President Bush said Wednesday he was open to "across-the-board spending cuts" in the federal budget to help trim the deficit and still pay for hurricane assistance.

"We don't have to put our plans to cut the deficit on hold," Bush said in a speech to the Economic Club of Washington. "We have to reduce unnecessary spending in the budget."

Bush said he was working with congressional Republicans for "significant reductions in mandatory and discretionary spending." Some conservative lawmakers have been taken aback by the level of spending of the Bush administration, including recent projections of up to $200 billion in aid to help the Gulf Coast and New Orleans rebuild after Hurricane Katrina.

"I encourage Congress to push the envelope when it comes to cutting spending," Bush said.

In a wide-ranging speech on the U.S. economy that touched on everything from Social Security to health care, Bush was relentlessly upbeat, saying his pro-growth policies have worked to keep the economy strong even with such challenges as the Sept. 11, 2001, terrorist attacks, a recession and the bursting of the stock market bubble.

Bush said the federal deficit was $108 billion less than expected this year.
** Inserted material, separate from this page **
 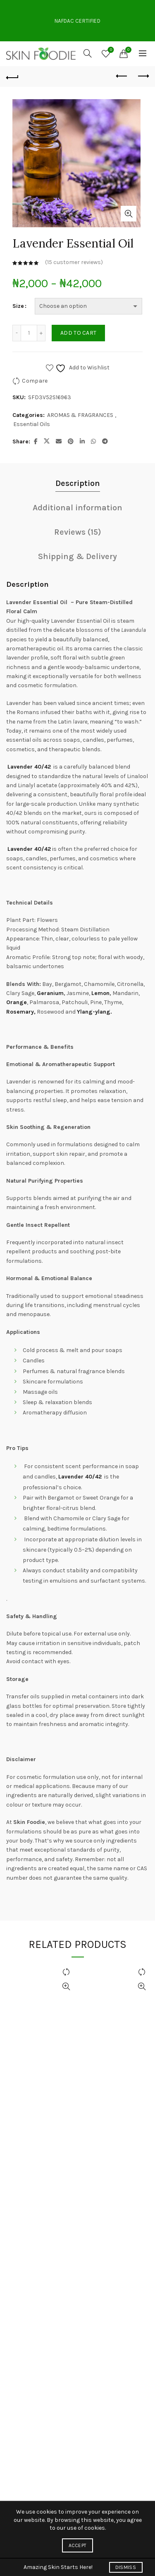 What do you see at coordinates (87, 53) in the screenshot?
I see `[Search]` at bounding box center [87, 53].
He said his tax cuts have helped increase personal disposable income by nearly $1,900 per capita and pushed productivity growth to its fastest rate in nearly 40 years.
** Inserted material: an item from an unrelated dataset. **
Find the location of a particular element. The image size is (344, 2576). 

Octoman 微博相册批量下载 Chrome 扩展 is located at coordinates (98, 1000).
During the speech, Bush also announced that he had signed a law protecting such gun makers as Smith & Wesson Holding Corp. from negligence lawsuits brought by victims of shootings and local governments.

"I signed a bill today that said if you manufacture a legal product you shouldn't get sued for it," Bush said. The Senate adopted the bill 65-31 on July 29 and the House of Representatives voted 283-144 to pass it on Oct. 20.

The law shields gun manufacturers and dealers from negligence lawsuits. The cities of New York and Los Angeles are among U.S. cities that have sought billions of dollars in claims alleging industry negligence in selling rifles and handguns to criminals. The bill was the top legislative priority for the National Rifle Association.